Grade Levels: K-3

This page provides information to support educators and families in teaching K-3 students about tenses. It is designed to complement the Tenses topic page on BrainPOP Jr.

Though there are many different verb tenses, your children should be familiar with the past, present, and future tenses. Explain that there are general rules that govern writing verbs in the past, present, and future tenses, but that there are many, many exceptions to these rules. Encourage your children to find exceptions and describe how they are different. The best way for children to learn irregular verbs is to read and expose themselves to different kinds of writing.

Writers use the present tense to describe events that are happening at the moment. For the pronouns he and she, add s or es to the end of the verb to make it present tense as in jumps, hopes, wishes, and touches. You do not have to add s or es when using present verbs with the pronouns I, you, we, and they, as in “You jump in the pool” or “We play on the beach.” We recommend watching the Nouns movie together as a review.

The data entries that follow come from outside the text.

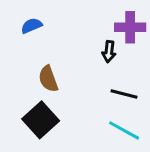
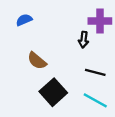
brown semicircle: (48, 79) -> (37, 61), turned -30
black square: (41, 120) -> (53, 92), moved

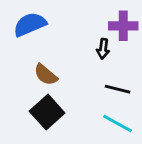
blue semicircle: (24, 20) -> (30, 24), size x1.6
black square: (53, 92) -> (47, 112), moved

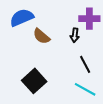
brown semicircle: (46, 75) -> (41, 36), moved
black line: (117, 89) -> (85, 64), turned 48

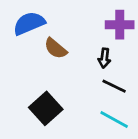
black arrow: (75, 35) -> (104, 58), moved
black line: (85, 64) -> (114, 86), turned -36

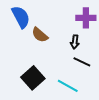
blue semicircle: (29, 23) -> (21, 17), turned 85
cyan line: (114, 120) -> (68, 86), moved

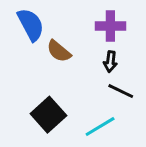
purple cross: (86, 18) -> (110, 26), moved
cyan line: (68, 86) -> (100, 126), turned -60

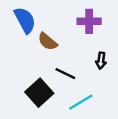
black arrow: (110, 61) -> (101, 61), moved
black line: (121, 91) -> (65, 74), moved

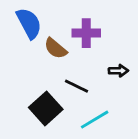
purple cross: (89, 21) -> (86, 33), moved
black arrow: (101, 61) -> (118, 71), turned -98

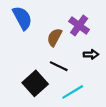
purple cross: (86, 33) -> (79, 25), moved, turned 36
brown semicircle: (56, 48) -> (54, 37), moved, turned 78

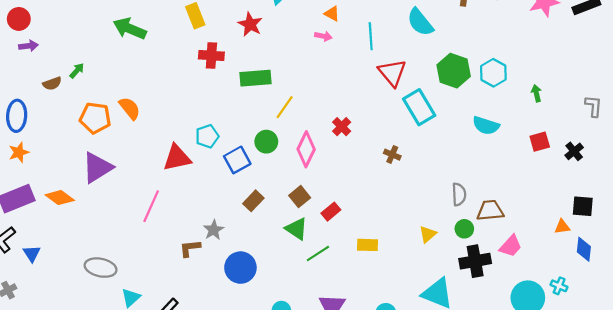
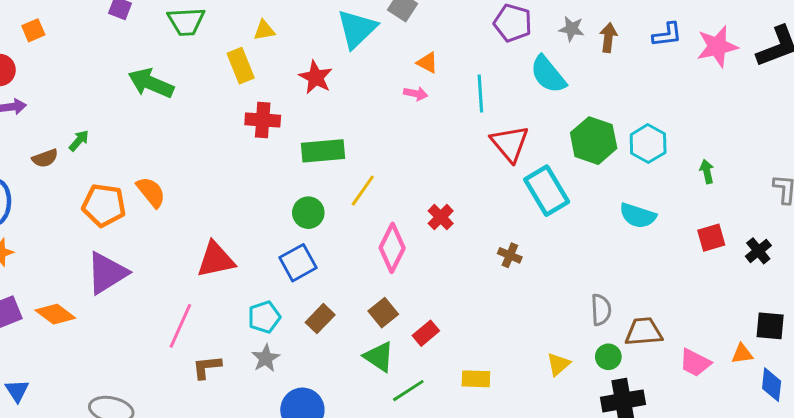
cyan pentagon: (207, 136) -> (264, 317), moved
green circle: (266, 142) -> (308, 213), moved
pink trapezoid: (511, 246) -> (695, 363), moved, turned 75
brown L-shape: (190, 248) -> (207, 367), moved

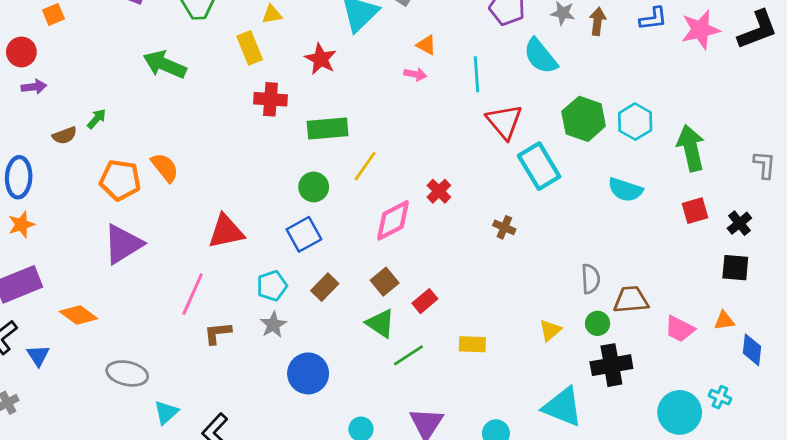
green arrow: (707, 171) -> (691, 148), size x2.0
pink diamond: (392, 248) -> (393, 220), turned 36
orange diamond: (55, 314) -> (78, 315), moved
black square: (770, 326) -> (735, 268), moved

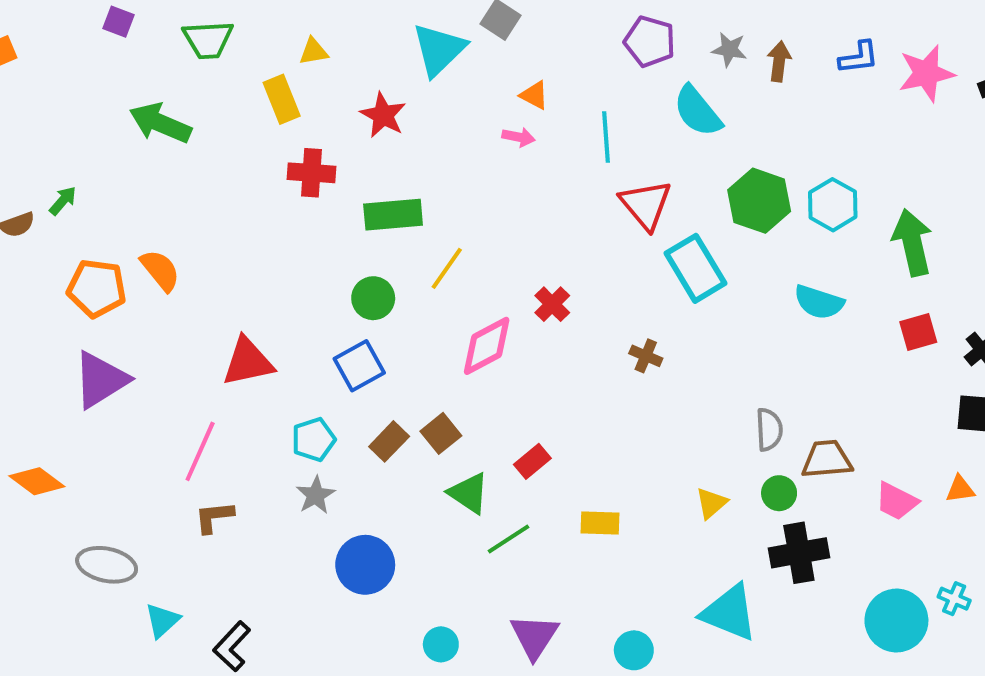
brown square: (385, 282) -> (441, 433), moved
brown L-shape: (218, 333) -> (214, 517), moved

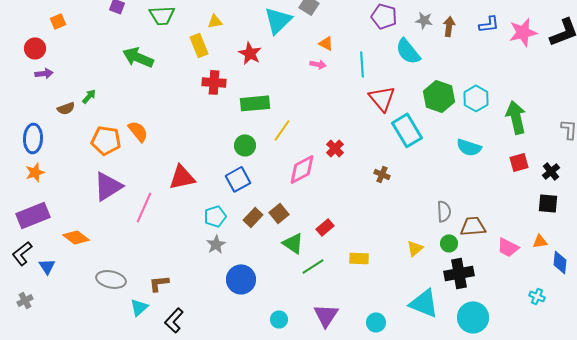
pink line: (200, 451) -> (144, 207), moved
brown L-shape: (214, 517) -> (159, 283), moved
cyan circle: (896, 621) -> (473, 317), moved

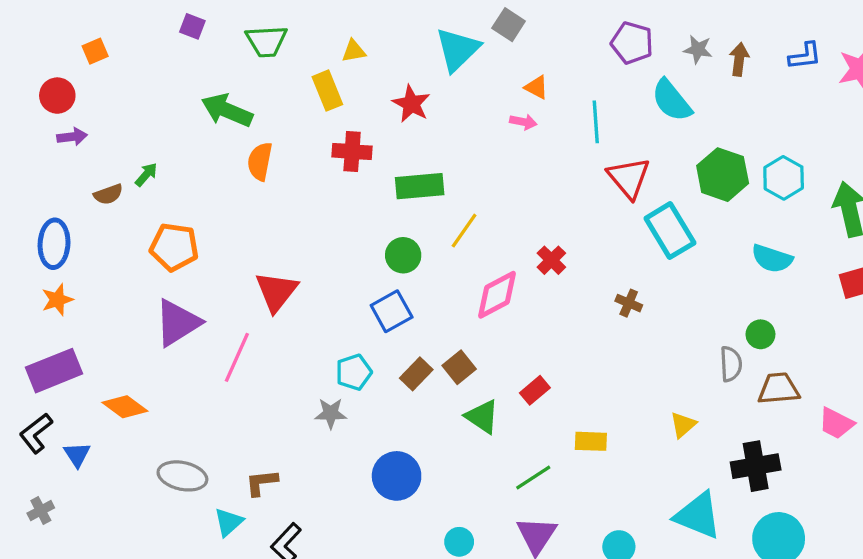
orange semicircle: (138, 131) -> (260, 161), moved, turned -130
red triangle: (182, 177) -> (276, 291), moved, turned -40
green circle: (449, 243) -> (760, 334), moved
gray star: (216, 244) -> (331, 413), moved, turned 30
green line: (313, 266) -> (533, 478), moved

Writers use the past tense to describe events that have already happened. These events may have happened hundreds of years ago or just minutes before. To show the past tense, you usually add ed or d to the end of a verb, as in walked, touched, hiked, and poked. Remind students that some verbs require adding another consonant, as in hopped, fanned, and jammed. There are many verbs with irregular past tenses such as took, found, felt, swam, tried, ran, and fell.

Writers use the future tense to describe events that will happen. These events can happen in a second or minute or can happen thousands of years from now. To show the future tense, you can add the word will before the verb, as in “I will play football,” “She will buy a new bike,” and “You will bake a pie.”

Encourage your children to read and pay attention to different tenses that writers use to show time. Together find irregular verbs and discuss them in class. Have students practice writing sentences with these verbs and editing each other’s paragraphs to make sure tenses align.